De l’émotion vicariée à l’émotion verbalisée,
une socio-didactique de la communication musicale

Pascal Terrien, Aix-Marseille Université, UR 4671 ADEF-GCAF
Florence Lethurgez, Aix-Marseille Université, UMR 8562 CNE

L’émotion reste un objet d’étude discret dans le champ des sciences humaines [1]. Pour autant, le champ émotionnel se manifeste dans la relation anthropologique de l’homme à la création musicale. Le rapport aux émotions est travaillé par le compositeur pour créer des espaces sociaux intersubjectifs favorisant la réception de l'œuvre. L’émotion est un catalyseur qui permet de rendre compte d’une relation (anthropologique, sociale, psychologique, artistique, esthétique…) à la musique. Considérer le « tournant émotionnel »de l’art contemporain, identifié par la critique philosophique [2], comme une rupture socio-historique laisse supposer que les émotions n’interviennent que de manière contingente, voire parasite, dans le processus créatif [3]. C’est pourquoi la recherche scientifique, notamment en psychologie de la musique [4], n’a inspiré que très récemment des travaux en sociologie, en sciences de l’information et de la communication et en musicologie didactique [5]. Raisons pour lesquelles nous proposons une approche anthropologique des processus de création musicale fondée sur les émotions en partant des outils méthodologiques de ces sciences sociales.

Le champ de recherche en communication musicale est encore émergent [6], en particulier dans le domaine des musiques savantes, classique ou contemporaine, et repose sur des dispositifs innovants comme ses formes de médiation [7]. 

Notre propos concerne l’histoire génétique de l’opéra Nô Sumidagawa en étudiant les processus de musicalisation et de verbalisation des émotions. Notre recherche porte sur les contenus des esquisses musicales et des notices rédigées par le compositeur à l’occasion de la publication de sa partition. Ses écrits sont confrontés à des verbatims recueillis par un enseignant-chercheur en musicologie didactique sur des tâches d’écriture. Nous souhaitons dégager le régime d’apparition des émotions tant par l’analyse des esquisses musicales que par celle des notices.

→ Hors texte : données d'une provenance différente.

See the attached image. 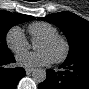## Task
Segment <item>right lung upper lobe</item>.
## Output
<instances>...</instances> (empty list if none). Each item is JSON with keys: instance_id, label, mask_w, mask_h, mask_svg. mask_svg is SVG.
Masks as SVG:
<instances>
[{"instance_id": "obj_1", "label": "right lung upper lobe", "mask_w": 89, "mask_h": 89, "mask_svg": "<svg viewBox=\"0 0 89 89\" xmlns=\"http://www.w3.org/2000/svg\"><path fill=\"white\" fill-rule=\"evenodd\" d=\"M21 15H23V14H21ZM23 16H25V17H29V18H32V20H34V19H35L33 16H29V15H23Z\"/></svg>"}]
</instances>
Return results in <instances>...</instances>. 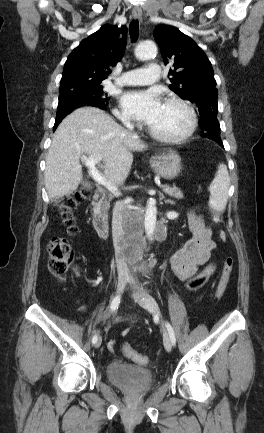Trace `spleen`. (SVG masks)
I'll return each instance as SVG.
<instances>
[{
	"label": "spleen",
	"mask_w": 264,
	"mask_h": 433,
	"mask_svg": "<svg viewBox=\"0 0 264 433\" xmlns=\"http://www.w3.org/2000/svg\"><path fill=\"white\" fill-rule=\"evenodd\" d=\"M230 178L225 164H220L217 174L210 184L209 191L211 197L209 206L216 212H224L228 200V190Z\"/></svg>",
	"instance_id": "spleen-1"
}]
</instances>
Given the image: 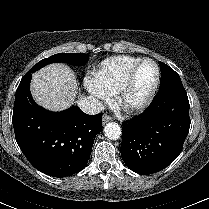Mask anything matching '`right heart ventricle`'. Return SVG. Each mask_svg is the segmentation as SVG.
<instances>
[{"instance_id":"right-heart-ventricle-1","label":"right heart ventricle","mask_w":209,"mask_h":209,"mask_svg":"<svg viewBox=\"0 0 209 209\" xmlns=\"http://www.w3.org/2000/svg\"><path fill=\"white\" fill-rule=\"evenodd\" d=\"M139 59V57L130 55L107 58L94 71V80L109 95H115L127 70Z\"/></svg>"}]
</instances>
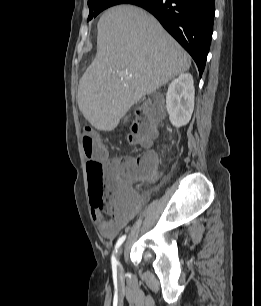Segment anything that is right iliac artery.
Here are the masks:
<instances>
[{
  "label": "right iliac artery",
  "instance_id": "82829eb1",
  "mask_svg": "<svg viewBox=\"0 0 261 306\" xmlns=\"http://www.w3.org/2000/svg\"><path fill=\"white\" fill-rule=\"evenodd\" d=\"M125 239H126V235L121 236V237L117 240V243H116V245H115V250L113 251L112 258H111L112 266H113L114 268H116V266H117V264H118V261H117V258H116L117 250H118V248L121 246V244L125 241Z\"/></svg>",
  "mask_w": 261,
  "mask_h": 306
}]
</instances>
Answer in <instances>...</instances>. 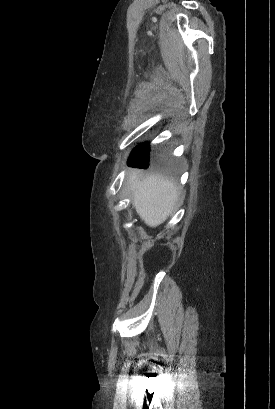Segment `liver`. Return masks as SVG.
<instances>
[{"label":"liver","mask_w":275,"mask_h":409,"mask_svg":"<svg viewBox=\"0 0 275 409\" xmlns=\"http://www.w3.org/2000/svg\"><path fill=\"white\" fill-rule=\"evenodd\" d=\"M129 188L133 194V205L140 219L148 227H158L173 213L178 200L177 186L159 174H149L140 178L138 168L128 174Z\"/></svg>","instance_id":"1"}]
</instances>
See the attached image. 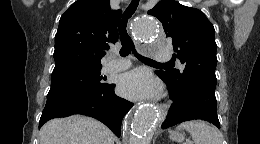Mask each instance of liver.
<instances>
[{"label": "liver", "instance_id": "liver-1", "mask_svg": "<svg viewBox=\"0 0 260 144\" xmlns=\"http://www.w3.org/2000/svg\"><path fill=\"white\" fill-rule=\"evenodd\" d=\"M40 144H114L113 133L101 122L86 116L48 121L40 130Z\"/></svg>", "mask_w": 260, "mask_h": 144}]
</instances>
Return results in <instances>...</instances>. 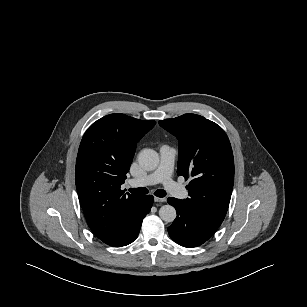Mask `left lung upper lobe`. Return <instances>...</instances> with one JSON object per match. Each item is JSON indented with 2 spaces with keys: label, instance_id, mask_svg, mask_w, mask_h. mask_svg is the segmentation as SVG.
<instances>
[{
  "label": "left lung upper lobe",
  "instance_id": "1",
  "mask_svg": "<svg viewBox=\"0 0 307 307\" xmlns=\"http://www.w3.org/2000/svg\"><path fill=\"white\" fill-rule=\"evenodd\" d=\"M177 137V174L192 177L189 198L181 200L200 222L217 230L228 210L234 182V158L229 139L216 123L196 114L160 120Z\"/></svg>",
  "mask_w": 307,
  "mask_h": 307
}]
</instances>
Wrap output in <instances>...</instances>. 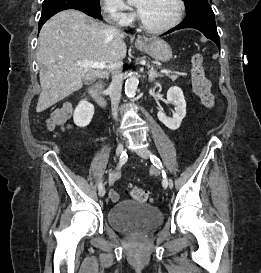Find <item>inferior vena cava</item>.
I'll list each match as a JSON object with an SVG mask.
<instances>
[{
    "instance_id": "obj_1",
    "label": "inferior vena cava",
    "mask_w": 261,
    "mask_h": 273,
    "mask_svg": "<svg viewBox=\"0 0 261 273\" xmlns=\"http://www.w3.org/2000/svg\"><path fill=\"white\" fill-rule=\"evenodd\" d=\"M122 62L118 61L115 63L110 72L112 74V81L109 86V95L111 98L112 116L115 120L118 118V105L121 99L122 90V73H121Z\"/></svg>"
}]
</instances>
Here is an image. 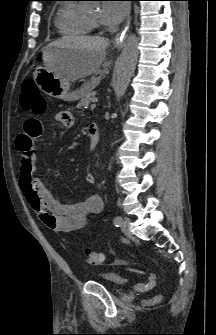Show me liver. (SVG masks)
I'll return each mask as SVG.
<instances>
[{"mask_svg": "<svg viewBox=\"0 0 216 335\" xmlns=\"http://www.w3.org/2000/svg\"><path fill=\"white\" fill-rule=\"evenodd\" d=\"M108 39L101 37H63L50 44V46L73 48L77 53L72 56L70 63L61 73L70 81H74L99 71L106 57Z\"/></svg>", "mask_w": 216, "mask_h": 335, "instance_id": "1", "label": "liver"}]
</instances>
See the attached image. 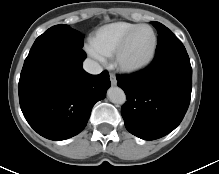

Cette étude souhaite, globalement, revaloriser, la fonction épistémologique de l’affect : soit la place accordée à l’émotion, dans l’univers de sens et de pratique d’un compositeur. Nous faisons l’hypothèse que la trace de l’activité du musicien, résultat de la contingence, a été impactée par les différentes émotions qui ont traversé sa pensée créative.

Ainsi, le régime universel ou particulier de l’émotion peut être questionné, sachant que le premier est l’affaire de la psychologie et des neurosciences [8], tandis que le second, celui de la sociologie [9], et ici de la socio-didactique de la communication musicale. L’émotion est à l’origine du projet compositionnel. Elle produit des mouvements, des choix successifs, que l’analyse musicale et discursive permet d’identifier. L’émotion, dans le discours, est associée à certains genres communicationnels, certaines thématiques et certaines préoccupations qui valent autant en musique qu’en paroles. Or, les deux ordres, musical et verbal, montrent que l’émotion est impactée par la dimension mésogénétique [10], soit une genèse liée au milieu, à l’environnement, et à la contingence (moyens compositionnels par exemple). Comment les émotions interviennent-elles dans la démarche créative de l’artiste ? Existe-t-il un rapport d’empêchement réciproque entre l’émotion et le traitement du matériau musical ?

Pour vérifier l’hypothèse que l'émotion ne peut être que contingente (voire parasite) à la création d'un opéra, nous détaillons deux processus dynamiques de création musicale. L’un en entrée, où les émotions inspirent le projet, l’autre en sortie, où elles sont « composées ». Notre étude doit permettre de saisir l’image sonore originelle du compositeur, en prise avec les contraintes matérielles propres à l’exercice compositionnel.